References to Sacks’s “celibacy” crop up in news stories in the mid-1990s after the publication of his 1995 book “An Anthropologist on Mars” — with no reference to Sacks’s sexual orientation. Some of Sacks’s comments are, more or less, heartbreaking.

“I’ve been alone and celibate for so long I can’t imagine it otherwise,” he told the Daily Mail in 1995.

“He is still unmarried (and celibate) at 61 and says he is not likely to change,” London’s Evening Standard wrote that same year. “He visits his analyst twice a week and the baby gorillas in Central Park zoo daily.”

Sacks’s abstention was practically part of his authorial image.

“Diffident, celibate, disastrously absent-minded and accident-prone; a hippy who was into drugs, bikes and body-building in 1960s California; now a professor of neurology in New York,” the Guardian wrote in 2001. “Many of his readers must have wondered what makes him tick.”

This logjam seemed to break just three years ago.

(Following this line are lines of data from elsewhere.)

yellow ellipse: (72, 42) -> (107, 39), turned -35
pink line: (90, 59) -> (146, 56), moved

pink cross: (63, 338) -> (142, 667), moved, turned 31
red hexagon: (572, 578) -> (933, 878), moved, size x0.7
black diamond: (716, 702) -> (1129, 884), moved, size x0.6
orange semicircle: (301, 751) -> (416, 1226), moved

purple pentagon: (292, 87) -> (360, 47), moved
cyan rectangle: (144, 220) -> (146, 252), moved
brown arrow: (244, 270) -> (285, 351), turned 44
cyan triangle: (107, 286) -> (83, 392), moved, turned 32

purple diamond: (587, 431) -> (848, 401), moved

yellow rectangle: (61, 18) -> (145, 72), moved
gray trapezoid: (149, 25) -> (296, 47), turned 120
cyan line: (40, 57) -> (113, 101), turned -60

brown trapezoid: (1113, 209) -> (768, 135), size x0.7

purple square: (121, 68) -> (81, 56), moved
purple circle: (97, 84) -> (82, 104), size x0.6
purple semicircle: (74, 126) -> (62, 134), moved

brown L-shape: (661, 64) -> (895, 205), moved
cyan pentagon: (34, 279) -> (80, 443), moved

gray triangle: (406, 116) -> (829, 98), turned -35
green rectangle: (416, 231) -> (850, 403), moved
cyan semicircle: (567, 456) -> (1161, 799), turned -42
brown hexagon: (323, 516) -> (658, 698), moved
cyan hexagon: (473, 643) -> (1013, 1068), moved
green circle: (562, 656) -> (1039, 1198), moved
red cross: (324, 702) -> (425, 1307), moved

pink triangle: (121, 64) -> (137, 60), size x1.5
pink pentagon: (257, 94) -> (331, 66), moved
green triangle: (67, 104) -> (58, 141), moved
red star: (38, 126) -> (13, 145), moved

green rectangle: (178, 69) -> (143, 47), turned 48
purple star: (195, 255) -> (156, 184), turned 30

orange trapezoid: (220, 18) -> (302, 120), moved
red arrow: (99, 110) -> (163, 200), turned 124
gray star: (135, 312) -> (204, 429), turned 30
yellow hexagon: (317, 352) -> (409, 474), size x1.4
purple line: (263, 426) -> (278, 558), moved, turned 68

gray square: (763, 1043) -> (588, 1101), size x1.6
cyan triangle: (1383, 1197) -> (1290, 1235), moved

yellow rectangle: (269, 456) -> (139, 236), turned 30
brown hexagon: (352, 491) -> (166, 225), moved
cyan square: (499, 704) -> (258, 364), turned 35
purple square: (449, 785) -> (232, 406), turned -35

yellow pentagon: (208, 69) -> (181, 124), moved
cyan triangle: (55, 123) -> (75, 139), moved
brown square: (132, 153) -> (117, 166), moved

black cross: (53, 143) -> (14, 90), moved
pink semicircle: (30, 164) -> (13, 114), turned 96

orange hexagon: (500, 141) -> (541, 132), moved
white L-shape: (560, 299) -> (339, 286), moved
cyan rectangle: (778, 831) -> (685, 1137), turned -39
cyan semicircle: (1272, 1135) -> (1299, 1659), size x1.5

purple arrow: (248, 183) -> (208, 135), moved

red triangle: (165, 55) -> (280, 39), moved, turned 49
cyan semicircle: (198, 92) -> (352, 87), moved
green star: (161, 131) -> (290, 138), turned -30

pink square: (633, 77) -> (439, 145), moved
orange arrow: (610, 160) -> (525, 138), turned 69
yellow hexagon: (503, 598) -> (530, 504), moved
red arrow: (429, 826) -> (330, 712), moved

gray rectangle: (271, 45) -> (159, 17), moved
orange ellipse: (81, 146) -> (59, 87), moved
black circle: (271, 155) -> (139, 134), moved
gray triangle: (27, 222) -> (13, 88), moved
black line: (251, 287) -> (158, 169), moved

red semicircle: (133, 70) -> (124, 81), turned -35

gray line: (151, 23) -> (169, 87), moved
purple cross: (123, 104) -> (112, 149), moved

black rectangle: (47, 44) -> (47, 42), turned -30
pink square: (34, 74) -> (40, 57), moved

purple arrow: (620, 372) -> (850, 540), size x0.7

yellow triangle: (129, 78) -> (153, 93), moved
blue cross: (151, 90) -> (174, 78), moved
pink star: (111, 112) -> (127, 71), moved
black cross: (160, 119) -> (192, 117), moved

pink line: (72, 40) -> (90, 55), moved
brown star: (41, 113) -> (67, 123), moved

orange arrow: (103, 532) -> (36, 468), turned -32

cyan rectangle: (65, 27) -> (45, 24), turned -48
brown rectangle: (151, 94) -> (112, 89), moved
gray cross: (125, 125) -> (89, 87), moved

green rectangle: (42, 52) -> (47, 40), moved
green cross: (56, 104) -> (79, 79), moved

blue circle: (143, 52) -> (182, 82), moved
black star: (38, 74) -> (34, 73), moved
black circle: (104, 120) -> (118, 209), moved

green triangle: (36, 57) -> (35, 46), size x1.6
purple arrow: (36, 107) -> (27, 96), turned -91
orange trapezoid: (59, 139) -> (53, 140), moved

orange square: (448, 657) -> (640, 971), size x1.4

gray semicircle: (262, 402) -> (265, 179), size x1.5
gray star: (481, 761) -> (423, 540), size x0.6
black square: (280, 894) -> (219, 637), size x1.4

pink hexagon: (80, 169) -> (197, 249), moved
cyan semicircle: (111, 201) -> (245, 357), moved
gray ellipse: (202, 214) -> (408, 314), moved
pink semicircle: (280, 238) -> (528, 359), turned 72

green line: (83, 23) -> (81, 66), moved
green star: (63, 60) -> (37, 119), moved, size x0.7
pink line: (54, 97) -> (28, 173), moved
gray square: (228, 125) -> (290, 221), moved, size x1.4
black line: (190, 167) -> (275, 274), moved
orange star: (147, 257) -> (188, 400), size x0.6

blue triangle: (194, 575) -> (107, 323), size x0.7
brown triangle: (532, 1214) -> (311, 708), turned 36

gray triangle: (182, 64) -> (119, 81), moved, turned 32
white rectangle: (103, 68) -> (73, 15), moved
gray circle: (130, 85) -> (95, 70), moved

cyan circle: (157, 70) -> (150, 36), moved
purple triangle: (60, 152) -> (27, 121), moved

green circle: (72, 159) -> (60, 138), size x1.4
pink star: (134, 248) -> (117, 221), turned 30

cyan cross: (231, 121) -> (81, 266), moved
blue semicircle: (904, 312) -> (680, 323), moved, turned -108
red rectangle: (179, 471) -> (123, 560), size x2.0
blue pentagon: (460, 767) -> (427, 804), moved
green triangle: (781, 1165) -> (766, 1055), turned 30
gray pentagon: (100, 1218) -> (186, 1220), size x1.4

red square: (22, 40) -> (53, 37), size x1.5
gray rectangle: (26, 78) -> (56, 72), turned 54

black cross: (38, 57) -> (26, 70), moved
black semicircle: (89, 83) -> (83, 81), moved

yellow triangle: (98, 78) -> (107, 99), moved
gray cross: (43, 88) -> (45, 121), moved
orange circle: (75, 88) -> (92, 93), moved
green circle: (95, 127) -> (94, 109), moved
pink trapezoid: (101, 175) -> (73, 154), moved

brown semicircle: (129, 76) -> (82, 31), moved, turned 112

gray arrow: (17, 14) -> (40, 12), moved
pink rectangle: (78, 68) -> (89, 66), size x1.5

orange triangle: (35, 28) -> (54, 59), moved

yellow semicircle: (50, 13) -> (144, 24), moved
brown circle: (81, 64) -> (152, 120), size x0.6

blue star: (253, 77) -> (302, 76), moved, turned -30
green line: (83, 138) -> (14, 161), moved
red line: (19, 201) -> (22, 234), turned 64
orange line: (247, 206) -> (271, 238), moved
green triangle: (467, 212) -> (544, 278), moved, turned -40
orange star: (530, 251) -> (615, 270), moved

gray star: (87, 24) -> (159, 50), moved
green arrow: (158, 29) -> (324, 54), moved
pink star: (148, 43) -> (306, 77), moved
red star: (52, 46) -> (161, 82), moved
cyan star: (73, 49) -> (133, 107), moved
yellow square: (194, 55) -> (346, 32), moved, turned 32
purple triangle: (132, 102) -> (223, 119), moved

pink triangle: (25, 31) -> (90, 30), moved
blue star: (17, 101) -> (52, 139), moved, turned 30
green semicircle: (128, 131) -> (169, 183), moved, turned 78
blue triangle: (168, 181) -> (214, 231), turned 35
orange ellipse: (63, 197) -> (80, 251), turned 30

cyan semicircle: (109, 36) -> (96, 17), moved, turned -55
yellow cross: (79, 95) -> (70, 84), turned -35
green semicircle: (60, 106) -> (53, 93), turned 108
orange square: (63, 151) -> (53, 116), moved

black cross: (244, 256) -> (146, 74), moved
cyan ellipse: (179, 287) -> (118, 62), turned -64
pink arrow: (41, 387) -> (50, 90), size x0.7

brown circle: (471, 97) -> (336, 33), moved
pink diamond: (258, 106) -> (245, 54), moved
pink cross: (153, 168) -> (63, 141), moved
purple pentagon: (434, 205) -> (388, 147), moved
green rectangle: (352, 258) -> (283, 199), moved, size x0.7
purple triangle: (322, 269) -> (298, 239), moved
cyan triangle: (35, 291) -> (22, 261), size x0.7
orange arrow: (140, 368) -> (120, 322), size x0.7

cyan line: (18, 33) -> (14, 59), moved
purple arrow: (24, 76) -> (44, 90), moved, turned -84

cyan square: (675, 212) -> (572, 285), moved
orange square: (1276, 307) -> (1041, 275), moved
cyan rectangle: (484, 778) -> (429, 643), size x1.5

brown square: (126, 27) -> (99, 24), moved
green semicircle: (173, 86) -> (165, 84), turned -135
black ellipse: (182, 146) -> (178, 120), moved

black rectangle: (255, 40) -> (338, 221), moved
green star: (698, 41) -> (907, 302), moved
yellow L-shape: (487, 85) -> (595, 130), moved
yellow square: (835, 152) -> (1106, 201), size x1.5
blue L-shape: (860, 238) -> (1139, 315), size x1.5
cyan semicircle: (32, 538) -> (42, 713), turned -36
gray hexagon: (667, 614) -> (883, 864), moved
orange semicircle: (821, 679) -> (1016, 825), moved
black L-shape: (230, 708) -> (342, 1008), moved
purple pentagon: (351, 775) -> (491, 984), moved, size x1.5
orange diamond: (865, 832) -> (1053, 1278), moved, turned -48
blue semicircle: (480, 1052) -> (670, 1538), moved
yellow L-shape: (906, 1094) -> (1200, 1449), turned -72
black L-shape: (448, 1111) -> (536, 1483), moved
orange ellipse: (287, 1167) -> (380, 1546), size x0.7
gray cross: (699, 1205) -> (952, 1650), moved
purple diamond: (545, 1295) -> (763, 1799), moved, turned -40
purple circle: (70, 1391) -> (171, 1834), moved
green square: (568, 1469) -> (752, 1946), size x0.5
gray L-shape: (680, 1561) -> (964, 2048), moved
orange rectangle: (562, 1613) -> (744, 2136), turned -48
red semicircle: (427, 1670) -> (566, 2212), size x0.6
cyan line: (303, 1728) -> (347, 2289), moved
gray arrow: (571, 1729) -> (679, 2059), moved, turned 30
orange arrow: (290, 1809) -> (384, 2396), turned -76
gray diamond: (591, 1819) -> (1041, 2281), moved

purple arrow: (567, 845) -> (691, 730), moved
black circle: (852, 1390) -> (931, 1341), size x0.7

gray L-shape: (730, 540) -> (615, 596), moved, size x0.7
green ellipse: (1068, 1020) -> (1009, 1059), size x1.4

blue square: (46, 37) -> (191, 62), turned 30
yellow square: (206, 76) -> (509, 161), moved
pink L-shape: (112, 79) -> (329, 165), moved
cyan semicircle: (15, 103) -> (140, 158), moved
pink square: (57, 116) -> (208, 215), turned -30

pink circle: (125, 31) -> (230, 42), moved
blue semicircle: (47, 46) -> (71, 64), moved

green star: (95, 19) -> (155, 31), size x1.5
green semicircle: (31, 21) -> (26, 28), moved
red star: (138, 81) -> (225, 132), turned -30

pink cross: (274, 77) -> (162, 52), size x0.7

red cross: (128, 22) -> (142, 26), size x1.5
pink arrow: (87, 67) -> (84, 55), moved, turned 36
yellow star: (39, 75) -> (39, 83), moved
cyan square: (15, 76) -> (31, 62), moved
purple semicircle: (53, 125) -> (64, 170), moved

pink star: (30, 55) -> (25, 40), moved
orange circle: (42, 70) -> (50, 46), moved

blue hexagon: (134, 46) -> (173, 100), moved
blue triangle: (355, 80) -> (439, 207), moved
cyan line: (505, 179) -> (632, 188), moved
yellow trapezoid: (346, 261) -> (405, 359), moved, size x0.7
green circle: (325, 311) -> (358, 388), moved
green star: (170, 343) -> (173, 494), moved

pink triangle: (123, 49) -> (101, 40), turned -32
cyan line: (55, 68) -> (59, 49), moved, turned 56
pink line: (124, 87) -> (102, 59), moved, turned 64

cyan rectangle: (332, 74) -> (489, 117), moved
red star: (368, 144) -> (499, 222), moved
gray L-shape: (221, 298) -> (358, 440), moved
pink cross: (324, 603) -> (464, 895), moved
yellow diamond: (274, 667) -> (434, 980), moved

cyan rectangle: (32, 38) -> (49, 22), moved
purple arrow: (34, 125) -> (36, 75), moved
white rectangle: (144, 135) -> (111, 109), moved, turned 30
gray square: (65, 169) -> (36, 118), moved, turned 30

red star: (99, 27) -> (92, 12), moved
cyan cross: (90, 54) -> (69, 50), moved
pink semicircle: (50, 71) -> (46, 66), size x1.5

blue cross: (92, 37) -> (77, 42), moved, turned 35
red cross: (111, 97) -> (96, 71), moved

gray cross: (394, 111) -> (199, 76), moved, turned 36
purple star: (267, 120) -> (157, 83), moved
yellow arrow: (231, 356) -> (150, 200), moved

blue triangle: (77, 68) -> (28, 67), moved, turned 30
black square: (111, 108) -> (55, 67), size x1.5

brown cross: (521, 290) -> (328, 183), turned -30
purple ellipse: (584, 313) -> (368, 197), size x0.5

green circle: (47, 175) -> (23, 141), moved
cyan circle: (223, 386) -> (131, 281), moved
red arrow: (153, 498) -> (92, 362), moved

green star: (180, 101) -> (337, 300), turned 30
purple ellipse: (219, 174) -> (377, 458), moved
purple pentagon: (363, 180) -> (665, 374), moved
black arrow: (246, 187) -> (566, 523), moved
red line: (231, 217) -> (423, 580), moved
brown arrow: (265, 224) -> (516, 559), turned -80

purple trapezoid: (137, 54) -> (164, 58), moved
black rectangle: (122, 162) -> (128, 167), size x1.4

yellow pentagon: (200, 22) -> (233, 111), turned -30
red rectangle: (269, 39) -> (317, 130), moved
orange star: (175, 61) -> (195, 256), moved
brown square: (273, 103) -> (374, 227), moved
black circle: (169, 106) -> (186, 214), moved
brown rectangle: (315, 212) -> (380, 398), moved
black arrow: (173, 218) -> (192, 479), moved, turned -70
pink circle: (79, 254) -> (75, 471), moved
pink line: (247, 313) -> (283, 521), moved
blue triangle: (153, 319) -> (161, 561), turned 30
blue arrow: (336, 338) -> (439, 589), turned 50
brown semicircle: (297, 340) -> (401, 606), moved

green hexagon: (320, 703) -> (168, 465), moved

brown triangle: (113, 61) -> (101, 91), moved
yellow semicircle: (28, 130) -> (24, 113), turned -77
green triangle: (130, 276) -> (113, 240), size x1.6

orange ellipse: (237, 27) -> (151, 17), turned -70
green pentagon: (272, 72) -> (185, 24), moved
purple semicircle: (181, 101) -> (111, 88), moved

In Sacks’s 2012 book “Hallucinations,” there was a passing reference to a decades-old “a love affair … gone sour.” New York magazine called this “what might be the first reference in his work to his own romantic life.”

Sacks also offered another mournful quote to the magazine.

“I lived alone, I’ve always lived alone,” he said. “I am, I believe the phrase is — one speaks of people as being ‘married to their work.’ ”

One friendly reader thought this strange. It seemed like Sacks was gay. Why wasn’t he saying so?

“Oliver Sacks is a remarkably appealing and admirable figure,” the commenter wrote. “It seems impossible to ignore the obvious implication conveyed by the description of his history (Thom Gunn, motorcycles, leather, San Francisco sexual awakening) that he is gay, if celibate in later years. I wonder why this was not touched on explicitly.”

Yet it wasn’t until this year, as Sacks faced a terminal cancer diagnosis, that his memoir appeared and the truth came out. His celibacy had ended when, at 77, he began a relationship with author Bill Hayes, described in passing in his New York Times obituary as “his partner of six years.”

When writing about this late love affair in “On the Move,” Sacks seemed happy — and ready to make up for lost time in the little time that remained.

“It has sometimes seemed to me that I have lived at a certain distance from life,” he wrote. “This changed when Billy and I fell in love.”